18 December 1991
If you are driving this time of the year, you should avoid the
commercial centers -- unless, of course, you are panic-buying and you
don’t mind heavy traffic or the lack of parking space. In times like
these, I dream of Manila’s streets before the car was invented. They
must have been less crowded and obviously free of carbon monoxide. Old
Manila had a different kind of pollution from horses and carabaos -- you
either smelled their dung or made the mistake of stepping on it. Worst
of all, based an article I read recently in the Ilustracion Filipino of
1859, were the drivers of colonial Manila.

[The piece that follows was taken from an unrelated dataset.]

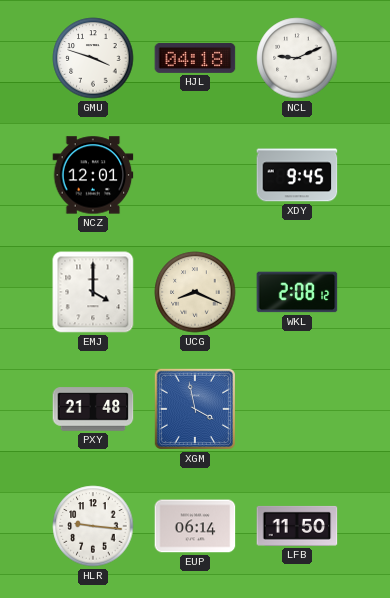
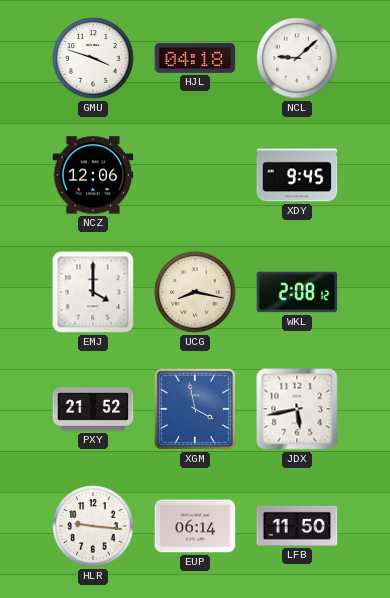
NCL: 9:11 -> 9:08
NCZ: 12:01 -> 12:06
UCG: 8:19 -> 8:17
PXY: 21:48 -> 21:52
JDX: none -> 5:43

Judging by the condescending tone of the article on cocheros I can say
it was obviously written by a member of the leisure class whose cocheros
were called Quicoy, Pancho, or Pololo. A man usually tried his hand at
the other areas of domestic service -- as portero, muchacho de cuarto,
sota, and finally cocinero -- before becoming the family cochero. Thus
honored, through without driving experience, he soon gains enough
audacity to get on the pescante or driver’s seat. (Pescante, which has
its roots in pescar, meaning “to fish,” described the cochero as seeming
to be fishing as he holds the reins.) It was claimed that ninety-five
percent of the cocheros in Manila did not know what they were “fishing”

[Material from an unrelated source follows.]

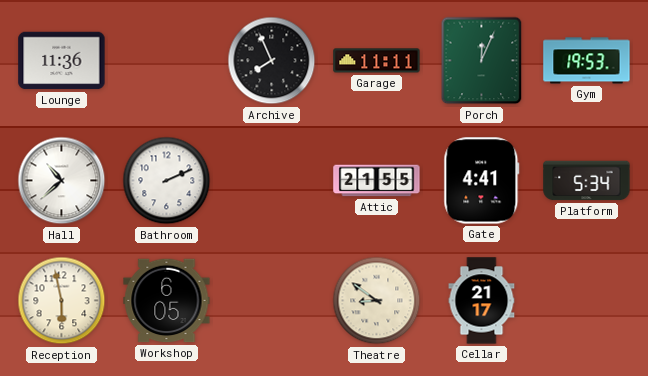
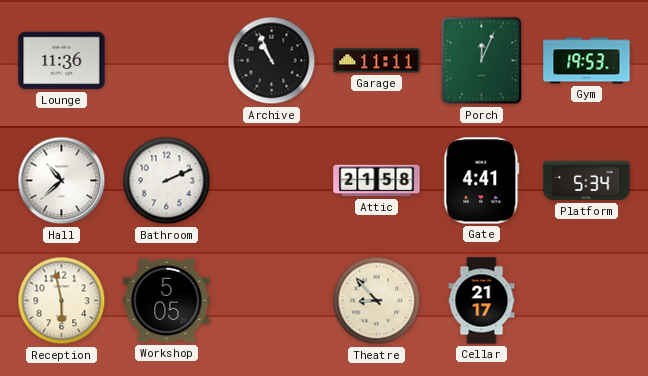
Archive: 7:56 -> 10:56
Attic: 21:55 -> 21:58
Workshop: 6:05 -> 5:05
Theatre: 8:51 -> 8:53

for! Cocheros gained expertise at the expense of their amo’s money and
patience. Does this sound familiar?
When I was a child I never understood why, in directing drivers, old
people said “mano” to turn right or “silla” to turn left. These words
literally mean “hand” and “chair.” One cannot use the terms with a
Spanish taxi driver who responds to izquierda (left) and derecho
(right). As a matter of strange fact, derecho in the Philippines means
to go straight! The origin of these terms exclusive to the Philippines
goes back to colonial times when a proper cochero sitting on the
pescante held the reins with his right hand (mano) while his left hand
rested either on his seat or its handle (silla). Thus, the amo uttered
mano if he wanted to turn right and silla if he wanted to turn left.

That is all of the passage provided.